US banks are making a last-minute push to ease new global liquidity requirements, arguing that they would need to come up with an additional $800 billion in easy-to-sell assets under the proposed standards.
“The US banking industry is significantly more liquid than it was even just two years ago”, said Bob Chakravorti, chief economist at the Clearing House, which represents the 11 largest US commercial banks.
A report by the Clearing House was shared with the Basel Committee on Banking Supervision before it met last week to discuss revisions to the global liquidity rule known as the liquidity coverage ratio. The standards must be approved by central bankers and supervision heads from the committee’s 27 member countries.

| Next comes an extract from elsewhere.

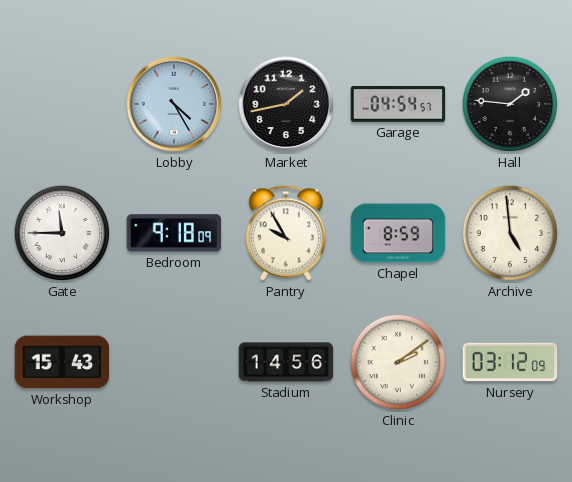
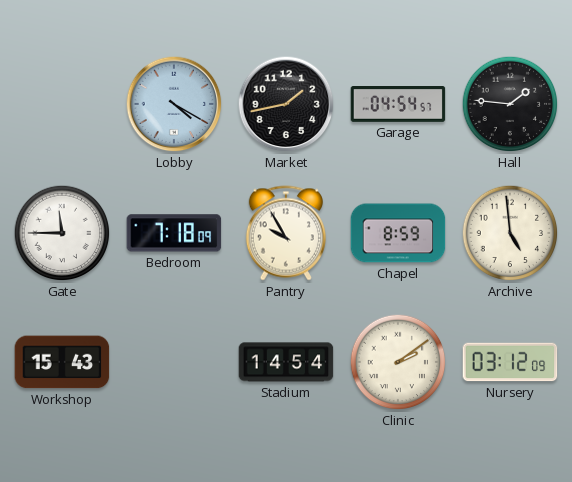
Lobby: 4:25 -> 4:20
Bedroom: 9:18 -> 7:18
Stadium: 14:56 -> 14:54
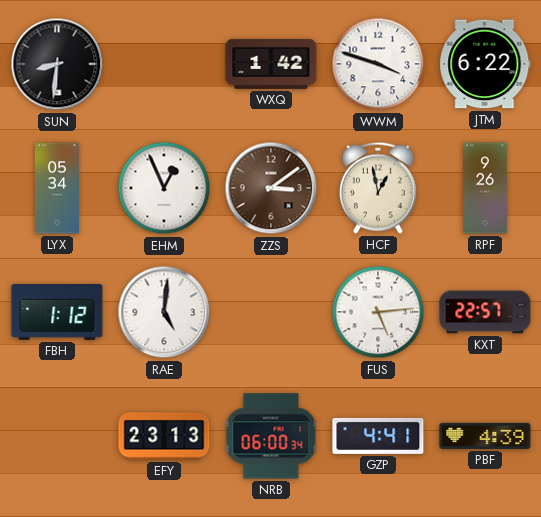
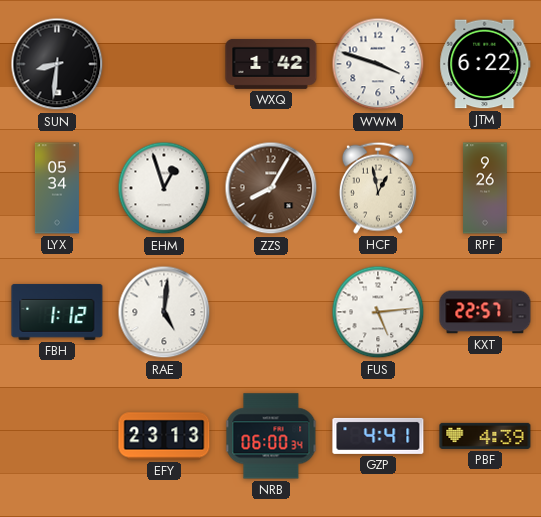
EHM: 12:56 -> 12:57
ZZS: 3:09 -> 8:05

The LCR is aimed at making sure banks have enough funding and easily liquidated assets to survive a short-term market crisis that might include depositor runs and a lending freeze. But the US banks argue that the definition of liquid assets is too narrow and that the assumptions of what could go wrong are too harsh. They warn that increasing liquidity requirements will reduce their lending capacity and profits.
At the end of last year, the European Banking Authority estimated a €1.13 trillion shortfall for its large and mid-sized banks under the proposed LCR, which the European Central Bank also wants to relax.
UK banks are generally in a much stronger position because Britain enacted the industry’s first liquidity rules in 2009. According to the Bank of England, the country’s top five banks already have 13 per cent more liquid assets than required and will be able to shrink their buffers if the proposed Basel standard is eased.